2018-03-31 02:55:38 UTC

I don't want to say that you don't need assembly, it's just that it's not for software development; you need to understand it if you're doing specific tasks for optimizations, for instance.

2018-03-31 02:55:55 UTC

But you don't develop anything non-trivial in asm.

2018-03-31 02:56:13 UTC

Takes too much time, and the compiler does a better job than you overall.

2018-03-31 02:57:10 UTC

Even if you think the compiler can only do 90% of the optimizations you can do by hand... the compiler can work at 90% efficiency for the whole program, and never get tired, never make a mistake.

2018-03-31 02:58:08 UTC

So even people that enjoy working in assembly, they first profile the program to know the hotspots, and only optimize by hand the few parts that will actually make a difference.

2018-03-31 02:59:04 UTC

Even then, just because you think your code is better than the compiler's, doesn't mean it's actually faster.

2018-03-31 02:59:41 UTC

I dodnt think i'd ever be good enough at it to compete with the compiler

2018-03-31 03:00:32 UTC

This website is good, if you want to quickly play around with assembly output from various compilers.

2018-03-31 03:02:36 UTC

Simple test with ARM assembly.

2018-03-31 03:06:28 UTC

Try changing the `-Ox` argument to change the optimization level. Try `-Og`, `-O1`, `-O3`...

2018-03-31 03:07:47 UTC

Note how the compiler understands that both formulas end with `/2`, so that part of the code is common and get folded into the same code, if optimization is enabled.

2018-03-31 03:10:25 UTC

if I change -O0 it wont let me revert without reloading page

2018-03-31 03:11:39 UTC

Really? Click the compiler output at the bottom, it should open the full compiler output to the right.

2018-03-31 03:14:20 UTC

https://cdn.discordapp.com/attachments/423219052849397773/429478527474204681/godbolt-asm-test.png

2018-03-31 03:15:48 UTC

maybe it doesnt wanna play nice with Ublock Origin

https://cdn.discordapp.com/attachments/423219052849397773/429478895629107211/2018-03-30_20_12_06-Compiler_Explorer.png

2018-03-31 03:16:48 UTC

With `-fverbose-asm`, although the editor already uses colors to indicate what ASM line corresponds to what C++ line.
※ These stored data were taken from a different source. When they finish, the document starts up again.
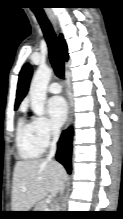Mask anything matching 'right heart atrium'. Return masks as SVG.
I'll return each instance as SVG.
<instances>
[{
    "instance_id": "1",
    "label": "right heart atrium",
    "mask_w": 123,
    "mask_h": 219,
    "mask_svg": "<svg viewBox=\"0 0 123 219\" xmlns=\"http://www.w3.org/2000/svg\"><path fill=\"white\" fill-rule=\"evenodd\" d=\"M32 122L38 139L47 147L57 137L58 129L45 116H37Z\"/></svg>"
}]
</instances>
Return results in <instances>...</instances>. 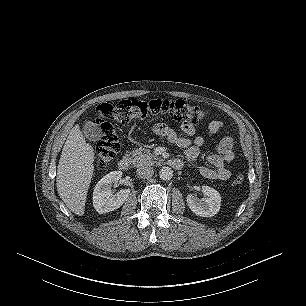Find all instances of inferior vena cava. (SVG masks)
<instances>
[{"mask_svg": "<svg viewBox=\"0 0 306 306\" xmlns=\"http://www.w3.org/2000/svg\"><path fill=\"white\" fill-rule=\"evenodd\" d=\"M137 176L142 179L151 178L154 174V169L149 165L141 166L136 171Z\"/></svg>", "mask_w": 306, "mask_h": 306, "instance_id": "1", "label": "inferior vena cava"}]
</instances>
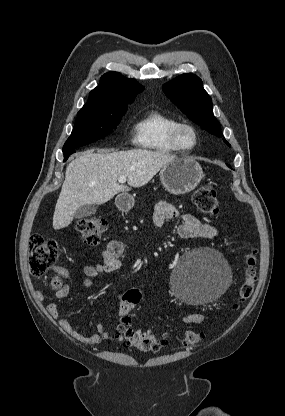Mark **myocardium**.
<instances>
[{"label":"myocardium","instance_id":"f54148a6","mask_svg":"<svg viewBox=\"0 0 285 416\" xmlns=\"http://www.w3.org/2000/svg\"><path fill=\"white\" fill-rule=\"evenodd\" d=\"M185 129L189 130L192 133L193 137H194V144L190 147L185 146L182 143V140H181V132ZM171 140H172V143L174 144V146L176 147V149L180 152H183V153H191V152L195 151L197 149V147L199 145V141H200L199 134H198V131L195 128V126H193L190 123H184V122H179L173 128V130L171 132Z\"/></svg>","mask_w":285,"mask_h":416}]
</instances>
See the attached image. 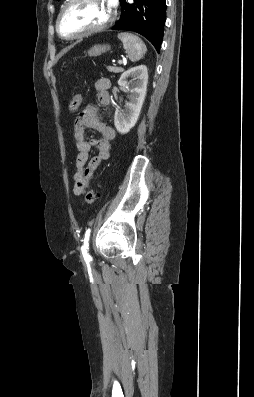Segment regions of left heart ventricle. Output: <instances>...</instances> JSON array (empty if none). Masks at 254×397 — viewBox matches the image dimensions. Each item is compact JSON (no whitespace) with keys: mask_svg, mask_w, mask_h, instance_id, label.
<instances>
[{"mask_svg":"<svg viewBox=\"0 0 254 397\" xmlns=\"http://www.w3.org/2000/svg\"><path fill=\"white\" fill-rule=\"evenodd\" d=\"M109 5L103 0H76L64 12L60 28L74 35L102 24L109 16Z\"/></svg>","mask_w":254,"mask_h":397,"instance_id":"1","label":"left heart ventricle"}]
</instances>
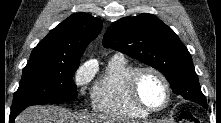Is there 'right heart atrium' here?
<instances>
[{"mask_svg":"<svg viewBox=\"0 0 221 123\" xmlns=\"http://www.w3.org/2000/svg\"><path fill=\"white\" fill-rule=\"evenodd\" d=\"M93 72L88 66H80L74 75V81L79 86L86 85L92 78Z\"/></svg>","mask_w":221,"mask_h":123,"instance_id":"d8ad5b80","label":"right heart atrium"}]
</instances>
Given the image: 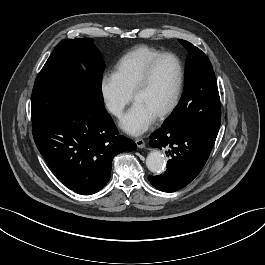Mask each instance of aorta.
I'll return each instance as SVG.
<instances>
[{
    "label": "aorta",
    "instance_id": "aorta-1",
    "mask_svg": "<svg viewBox=\"0 0 265 265\" xmlns=\"http://www.w3.org/2000/svg\"><path fill=\"white\" fill-rule=\"evenodd\" d=\"M164 155L159 150L151 151L146 159V166L153 173H161L165 168Z\"/></svg>",
    "mask_w": 265,
    "mask_h": 265
}]
</instances>
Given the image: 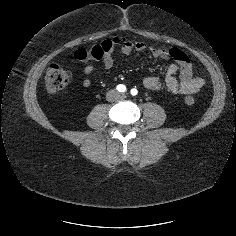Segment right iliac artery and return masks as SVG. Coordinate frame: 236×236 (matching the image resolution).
<instances>
[{
	"label": "right iliac artery",
	"instance_id": "right-iliac-artery-1",
	"mask_svg": "<svg viewBox=\"0 0 236 236\" xmlns=\"http://www.w3.org/2000/svg\"><path fill=\"white\" fill-rule=\"evenodd\" d=\"M116 89L119 91V92H125L126 91V86L123 85V84H119Z\"/></svg>",
	"mask_w": 236,
	"mask_h": 236
}]
</instances>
https://cdn.discordapp.com/attachments/423219052849397773/429479149372178435/fverbose-asm.png

2018-03-31 03:22:56 UTC

cool. kinda demotiviating to see the comparison

2018-03-31 03:35:14 UTC

the line correspondence is trippy here

2018-03-31 03:36:10 UTC

This is x86-64, so it's using the MMX/SSE registers for the floating point.

2018-03-31 03:36:34 UTC

Call convention allows the arguments to come in as registers instead of the stack.